SQL clause for WHERE + ranking

detect(dsn)

Class method: check if backend is available

uncatalog_extra()

Column:None pairs for uncatalog (optional)

install_schema(conn)

Per-statement DDL execution (optional override)

This is deliberately minimal. No plugin registry, entry points, or dynamic loading exists. Two concrete classes (TsvectorBackend and BM25Backend) implement the interface, and a module-level singleton pattern (get_backend() / set_backend()) provides the active instance.

Autodetection at startup

During the IDatabaseOpenedWithRoot subscriber, detect_and_set_backend() is called:

It tries BM25Backend.detect(dsn), which queries pg_available_extensions for vchord_bm25 and pg_tokenizer. 2. If both extensions are available, BM25Backend is activated with the configured languages. 3. If either extension is missing, TsvectorBackend is activated.

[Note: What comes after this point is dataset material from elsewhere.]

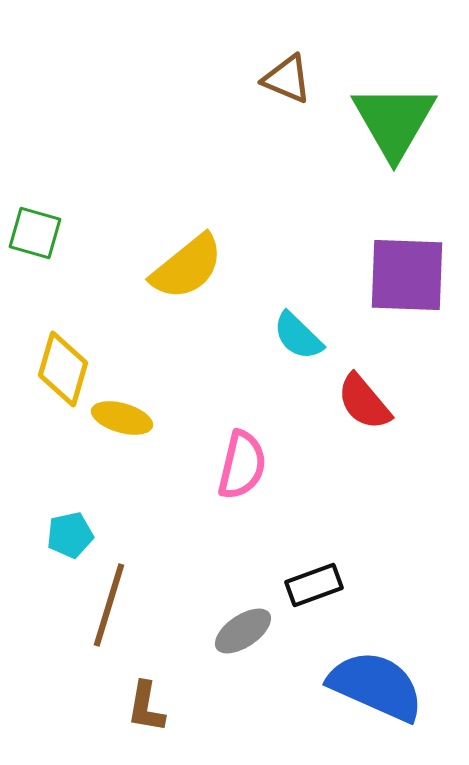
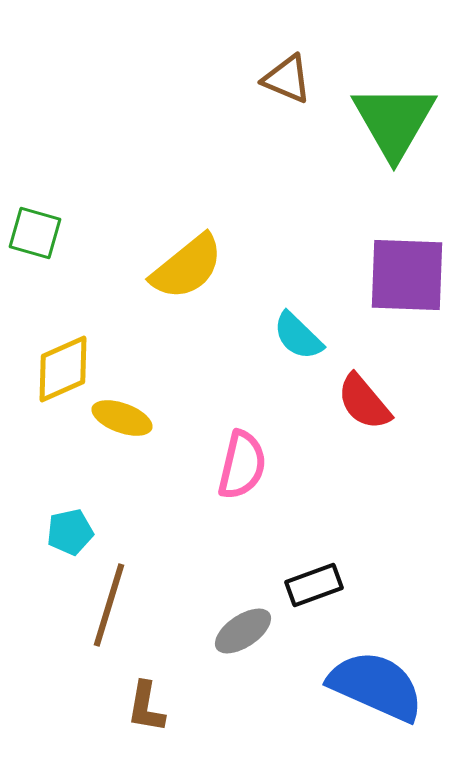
yellow diamond: rotated 50 degrees clockwise
yellow ellipse: rotated 4 degrees clockwise
cyan pentagon: moved 3 px up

Detection checks pg_available_extensions (not pg_extension) so that it works before CREATE EXTENSION has been executed. The BM25 backend’s get_schema_sql() includes the CREATE EXTENSION statements, which are applied when the state processor is registered.

Future extensibility

The thin abstraction makes it straightforward to add new backends if the PostgreSQL BM25 landscape changes. If pg_textsearch ships WAL support and leaves preview, a PgTextsearchBackend could be added without modifying any existing code outside the backend module. The rest of plone.pgcatalog (security filters, path queries, field indexes, keyword indexes, pagination, brain loading) is backend-agnostic.